Sunday, May 6

Reading...

Mama was an excellent manager.  She was always quick and efficient.  I remembered the conversation she and Mr. Fenton had on his last visit, a week earlier.  We had whisked through the dishes.  It was afternoon.  Mama was bathed, dressed, and scented with violet talcum powder.  They were sitting under the grape arbor.  I was perched in the apple tree reading Kentons, a book Mr. Fenton had sent down to Mama.  I hadn't cleaned up for the day, which was fortunate, for I had torn a rent in my black-ribbed morning stockings and honey was dripping down the front of my dress.  Being true to the the Mrs. Antha tradition that eating should accompany every act, I had taken a stack of crackers covered with honey up in the tree with me.

Mama had on her white dimity with a knot of blue ribbon at the neck.  This had come on a dress Mrs. Antha had hired made.  As soon as she saw it she decided it was too fancy-dancy for her, ripped it off, and brought it over for Mama.  The blue matched Mama's eyes and she looked beautiful as she sat there with the sunlight coming through the leaves and touching her hair.  She was leaning back in her chair, her hands in her lap with her fingers locked together.  Mr. Fenton sat in a chair by the table drawing designs on an envelope he had take from his pocket.  Mama was talking and laughing.  She was one of the few people who could laugh without sounding silly.

 "I don't see how you manage drudgery so gracefully," Mr. Fenton said.  Here I stopped reading for I always liked to hear what Mr. Fenton said.  It was even more fascinating to me than the conversation on the printed page.

"You mean that I'm capable?" Mama asked.

"I suppose so, but you don't look capable," Mr. Fenton answered.

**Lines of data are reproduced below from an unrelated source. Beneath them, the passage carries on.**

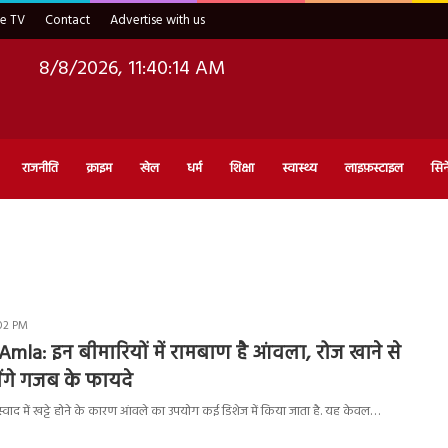
ve TV
Contact
Advertise with us
8/8/2026, 11:40:15 AM
राजनीति
क्राइम
खेल
धर्म
शिक्षा
स्वास्थ्य
लाइफ़स्टाइल
सिन
:02 PM
Amla: इन बीमारियों में रामबाण है आंवला, रोज खाने से
ंगे गजब के फायदे
वाद में खट्टे होने के कारण आंवले का उपयोग कई डिशेज में किया जाता है. यह केवल…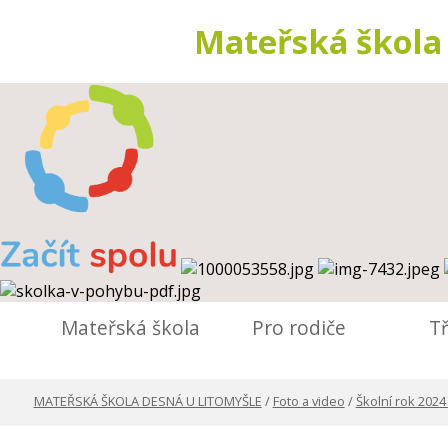
Mateřská škola
Mateřská škola
Pro rodiče
T
MATEŘSKÁ ŠKOLA DESNÁ U LITOMYŠLE
/
Foto a video
/
Školní rok 2024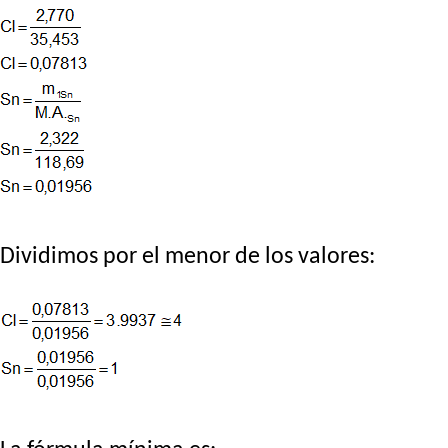
Dividimos por el menor de los valores: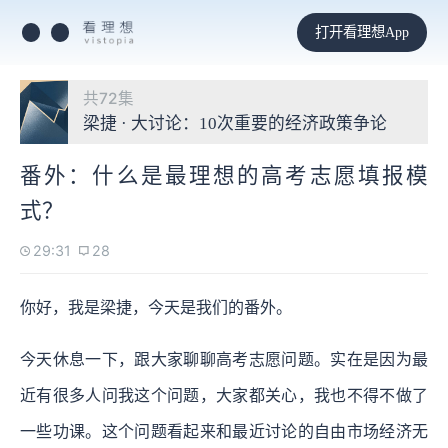
打开看理想App
共72集
梁捷 · 大讨论：10次重要的经济政策争论
番外：什么是最理想的高考志愿填报模
式？
29:31
28
你好，我是梁捷，今天是我们的番外。
今天休息一下，跟大家聊聊高考志愿问题。实在是因为最
近有很多人问我这个问题，大家都关心，我也不得不做了
一些功课。这个问题看起来和最近讨论的自由市场经济无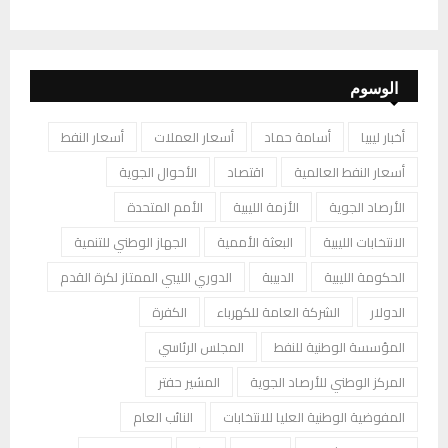
الوسوم
أخبار ليبيا
أسامة حماد
أسعار العملات
أسعار النفط
أسعار النفط العالمية
اقتصاد
الأحوال الجوية
الأرصاد الجوية
الأزمة الليبية
الأمم المتحدة
الانتخابات الليبية
البعثة الأممية
الجهاز الوطني للتنمية
الحكومة الليبية
الدبيبة
الدوري الليبي الممتاز لكرة القدم
الدولار
الشركة العامة للكهرباء
الكفرة
المؤسسة الوطنية للنفط
المجلس الرئاسي
المركز الوطني للأرصاد الجوية
المشير حفتر
المفوضية الوطنية العليا للانتخابات
النائب العام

"I expect you identify capability with glasses and hair drawn into a tight knot," Mama said.

"And a firm mouth," Mr. Fenton added.  "But how do you live so prettily?"

"Prettily?"

"Yes," Mr. Fenton said.  "Your house is always neat and orderly, and it has touches.  I don't know just what they are but they are pretty.  You move fast, but you don't rush and bustle.  You're efficient, gosh-blamed efficient to quote Mr. Baldwin.  I know efficient isn't a pretty word to use in describing a woman."

Madeline Babcock Smith


1 comment:

Anonymous said...

"..neat and orderly, and it has touches..." - delightful, thankyou.
Something for me to aspire to.
[Valerie, NZ]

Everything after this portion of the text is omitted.